_AIM OF THE TASK_
From the entries, return every line where the string "Floyd" shows up.
---- RECORD SET
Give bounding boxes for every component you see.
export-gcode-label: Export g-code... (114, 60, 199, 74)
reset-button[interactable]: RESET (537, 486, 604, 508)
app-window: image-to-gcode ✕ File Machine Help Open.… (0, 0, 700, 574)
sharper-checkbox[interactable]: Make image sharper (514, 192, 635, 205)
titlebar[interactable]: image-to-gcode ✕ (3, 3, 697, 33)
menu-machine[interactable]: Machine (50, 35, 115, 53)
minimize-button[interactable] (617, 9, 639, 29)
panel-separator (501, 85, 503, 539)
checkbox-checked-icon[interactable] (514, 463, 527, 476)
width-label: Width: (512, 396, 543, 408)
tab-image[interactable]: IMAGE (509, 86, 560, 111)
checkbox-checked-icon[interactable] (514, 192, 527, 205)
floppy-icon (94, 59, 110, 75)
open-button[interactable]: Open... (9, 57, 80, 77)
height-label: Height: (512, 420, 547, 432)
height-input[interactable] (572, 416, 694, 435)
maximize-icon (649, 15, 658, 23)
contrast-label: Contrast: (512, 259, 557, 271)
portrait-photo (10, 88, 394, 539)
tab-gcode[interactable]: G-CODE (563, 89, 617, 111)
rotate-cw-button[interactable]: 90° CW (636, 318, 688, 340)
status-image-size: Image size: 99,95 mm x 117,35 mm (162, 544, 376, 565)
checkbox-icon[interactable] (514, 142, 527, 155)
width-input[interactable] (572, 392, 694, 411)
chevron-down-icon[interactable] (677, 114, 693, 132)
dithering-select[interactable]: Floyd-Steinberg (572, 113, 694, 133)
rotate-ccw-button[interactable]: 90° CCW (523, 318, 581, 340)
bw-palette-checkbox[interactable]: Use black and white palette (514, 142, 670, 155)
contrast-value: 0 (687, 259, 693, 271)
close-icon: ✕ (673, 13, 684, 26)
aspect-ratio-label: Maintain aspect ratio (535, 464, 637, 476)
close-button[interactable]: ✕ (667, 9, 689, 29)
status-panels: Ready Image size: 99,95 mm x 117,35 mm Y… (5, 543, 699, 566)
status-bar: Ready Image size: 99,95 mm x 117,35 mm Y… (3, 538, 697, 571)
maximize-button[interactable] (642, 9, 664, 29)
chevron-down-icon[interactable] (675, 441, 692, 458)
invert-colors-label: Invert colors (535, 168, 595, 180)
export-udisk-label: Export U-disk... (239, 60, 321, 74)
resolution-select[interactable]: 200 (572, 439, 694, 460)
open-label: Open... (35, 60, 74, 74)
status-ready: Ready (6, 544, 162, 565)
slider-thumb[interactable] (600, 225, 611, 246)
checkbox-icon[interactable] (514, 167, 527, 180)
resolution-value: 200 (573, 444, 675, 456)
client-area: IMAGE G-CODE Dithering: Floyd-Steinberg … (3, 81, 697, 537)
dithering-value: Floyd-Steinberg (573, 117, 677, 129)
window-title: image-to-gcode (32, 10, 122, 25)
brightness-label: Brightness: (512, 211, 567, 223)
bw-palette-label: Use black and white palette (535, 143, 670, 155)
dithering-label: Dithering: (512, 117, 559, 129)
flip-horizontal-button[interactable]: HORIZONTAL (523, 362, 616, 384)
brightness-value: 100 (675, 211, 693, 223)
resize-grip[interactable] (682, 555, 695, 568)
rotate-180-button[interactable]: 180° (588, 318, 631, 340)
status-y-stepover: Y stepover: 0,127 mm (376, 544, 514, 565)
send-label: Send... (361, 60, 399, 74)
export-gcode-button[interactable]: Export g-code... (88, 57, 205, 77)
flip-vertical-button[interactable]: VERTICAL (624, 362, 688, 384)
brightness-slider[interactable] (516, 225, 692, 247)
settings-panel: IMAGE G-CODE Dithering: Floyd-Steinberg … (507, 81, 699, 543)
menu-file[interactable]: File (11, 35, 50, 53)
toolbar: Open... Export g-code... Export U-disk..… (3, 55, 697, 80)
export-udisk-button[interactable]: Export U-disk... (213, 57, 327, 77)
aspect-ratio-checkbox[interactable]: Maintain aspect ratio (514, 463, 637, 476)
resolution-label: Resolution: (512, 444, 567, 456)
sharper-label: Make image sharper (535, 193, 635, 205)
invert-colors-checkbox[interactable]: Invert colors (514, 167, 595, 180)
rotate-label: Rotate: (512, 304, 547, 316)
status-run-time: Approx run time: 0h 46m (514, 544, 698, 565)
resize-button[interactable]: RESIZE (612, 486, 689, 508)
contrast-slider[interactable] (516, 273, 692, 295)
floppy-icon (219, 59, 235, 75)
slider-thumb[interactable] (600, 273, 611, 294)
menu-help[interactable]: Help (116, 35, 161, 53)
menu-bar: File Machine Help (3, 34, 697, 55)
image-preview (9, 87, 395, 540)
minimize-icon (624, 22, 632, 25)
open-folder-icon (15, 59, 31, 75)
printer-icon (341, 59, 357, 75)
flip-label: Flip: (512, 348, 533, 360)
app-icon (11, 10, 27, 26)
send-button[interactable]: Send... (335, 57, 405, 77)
--------
_REPLY TO THE EXERCISE_
dithering-select[interactable]: Floyd-Steinberg (572, 113, 694, 133)
client-area: IMAGE G-CODE Dithering: Floyd-Steinberg … (3, 81, 697, 537)
dithering-value: Floyd-Steinberg (573, 117, 677, 129)
settings-panel: IMAGE G-CODE Dithering: Floyd-Steinberg … (507, 81, 699, 543)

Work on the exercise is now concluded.